Six DNA samples extracted from chimpanzee feces were positive for Mansonella sp., using primers MP-Sen targeting the ITS1, confirming previous results [6]. Although the detection of human DNA is not a guarantee that pathogen DNA has not been degraded, it was successfully amplified in all 52 stool samples. An RT-qPCR inhibition screening test was conducted on a subset of samples by targeting the human albumin gene. No PCR method was able to amplify M. perstans and L. loa target fragments from the DNA extracted. However, samples in which a dilution of DNA extracted from DBS was added were all positive. The same DNA extraction methods were applied for the chimpanzee fecal samples for which we were able to detect the presence of filariae.

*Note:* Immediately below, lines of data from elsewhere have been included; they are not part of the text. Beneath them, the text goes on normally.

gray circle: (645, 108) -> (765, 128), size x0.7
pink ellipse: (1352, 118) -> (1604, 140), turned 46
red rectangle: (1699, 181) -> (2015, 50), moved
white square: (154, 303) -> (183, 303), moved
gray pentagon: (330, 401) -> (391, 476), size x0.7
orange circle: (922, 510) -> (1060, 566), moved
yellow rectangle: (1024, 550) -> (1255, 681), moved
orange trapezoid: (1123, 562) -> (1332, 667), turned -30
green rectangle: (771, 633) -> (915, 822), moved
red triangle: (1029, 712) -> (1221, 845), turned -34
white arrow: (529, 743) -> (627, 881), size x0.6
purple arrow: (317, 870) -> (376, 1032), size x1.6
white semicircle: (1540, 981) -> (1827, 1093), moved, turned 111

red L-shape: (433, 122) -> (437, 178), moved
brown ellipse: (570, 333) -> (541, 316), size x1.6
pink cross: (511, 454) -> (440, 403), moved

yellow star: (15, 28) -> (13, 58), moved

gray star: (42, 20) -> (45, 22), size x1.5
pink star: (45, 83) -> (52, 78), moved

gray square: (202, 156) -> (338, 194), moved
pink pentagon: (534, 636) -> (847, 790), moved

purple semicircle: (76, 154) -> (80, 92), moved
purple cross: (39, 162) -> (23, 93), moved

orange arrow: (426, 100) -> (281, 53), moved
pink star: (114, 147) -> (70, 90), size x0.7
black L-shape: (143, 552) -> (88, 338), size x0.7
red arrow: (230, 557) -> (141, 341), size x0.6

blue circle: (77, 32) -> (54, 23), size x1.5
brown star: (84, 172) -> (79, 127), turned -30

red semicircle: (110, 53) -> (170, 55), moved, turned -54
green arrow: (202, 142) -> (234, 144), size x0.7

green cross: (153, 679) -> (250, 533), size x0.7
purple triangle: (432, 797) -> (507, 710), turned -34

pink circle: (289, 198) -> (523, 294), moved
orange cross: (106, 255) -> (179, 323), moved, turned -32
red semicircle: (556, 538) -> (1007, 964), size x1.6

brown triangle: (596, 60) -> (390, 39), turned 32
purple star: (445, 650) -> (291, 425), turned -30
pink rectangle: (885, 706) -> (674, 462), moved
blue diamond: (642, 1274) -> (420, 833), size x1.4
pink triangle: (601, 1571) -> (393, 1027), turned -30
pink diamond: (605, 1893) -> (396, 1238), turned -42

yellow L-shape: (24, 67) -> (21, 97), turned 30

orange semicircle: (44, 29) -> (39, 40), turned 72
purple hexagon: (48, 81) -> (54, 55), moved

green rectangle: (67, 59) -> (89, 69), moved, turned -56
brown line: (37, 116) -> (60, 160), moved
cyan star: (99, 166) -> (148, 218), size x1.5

Detection of soil-transmitted helminths

All samples were analyzed for the presence of Necator americanus, Trichuris trichiura, and Ascaris lumbricoides by the Kato-Katz technique, Mini-FLOTAC and conventional PCR (Table 2). Five participants were infected with T. trichiura, four with A. lumbricoides, one with both species, but none with N. americanus. Thus, altogether, the number of patients infected with STH was low. These findings corroborate those obtained during a National survey conducted in 2010 [14], which reported low prevalence of infection in school children living in the Centre Region (10.5, 18.6 and 2.7% for A. lumbricoides, T. trichiura and hookworms, respectively), and those obtained in 2020 in adults living in villages included in the TaNT project mentioned above (prevalence of 1.4% for A. lumbricoides and 2.2% for T. trichiura) (Nana-Djeunga, unpublished results). This situation probably results from the fact that (a) the health areas neighboring the TaNT villages have been treated with ivermectin for about two decades to fight onchocerciasis; (b) most of the people living in the TaNT villages benefitted from annual treatment with ivermectin between 2015 and 2018 (subjects excluded from this treatment represent less than 3% of those tested with the LoaScope); and (c) school-aged children of the whole health district have received regular mebendazole treatment since 2007. Of note, it has been shown recently that, in areas where ivermectin is administered as a mass treatment, the impact is greater on STH transmission compared to where only mebendazole has been administered [4]. Given the absence of hookworm infection, the low proportion of participants infected with T. trichiura or A. lumbricoides, and the low egg counts recorded (Table 2), STH-related blood loss in the intestine was probably minimal. This may explain the absence of DNA from blood-dwelling mf in the samples examined. Importantly, among the six chimpanzee stool samples that we found to be positive for Mansonella sp., five were infected with Oesophagostomum sp. and/or Necator sp. [6].

Table 2

CTBS results for L. loa and M. perstans and Kato-Katz, Mini-FLOTAC and PCR results for soil-transmitted helminths.

Conclusion

We obtained PCR-negative results for the detection of filarial DNA in human feces from infected patients. RT-qPCR may display higher sensitivity compared to conventional PCR, and this may be the limitation of this study. However, filarial DNA detection appears to work better in NHPs co-infected with intestinal parasites. If co-infection with intestinal parasites is necessary, then the present study clearly suffered from a lack of statistical power. We had assumed that a significant proportion of subjects would be infected with STH, but this was not the case. Further studies should target individuals co-infected with STH (especially hookworms) and filariae to test our hypothesis. It should be noted that gastrointestinal bleeding may also be caused by other diseases such as colon cancer, hemorrhoids or ulcerations, and therefore a fecal occult blood test could complement the search for STH. In addition, exploring the presence in fecal samples of cell-free DNA (cfDNA) fragments from various pathogens is an approach worth investigating in the future [18]. The development of a reliable, non-invasive test combining the detection of different parasites in one sample could be useful when samples are collected in remote regions with difficult access to points of care [13, 16].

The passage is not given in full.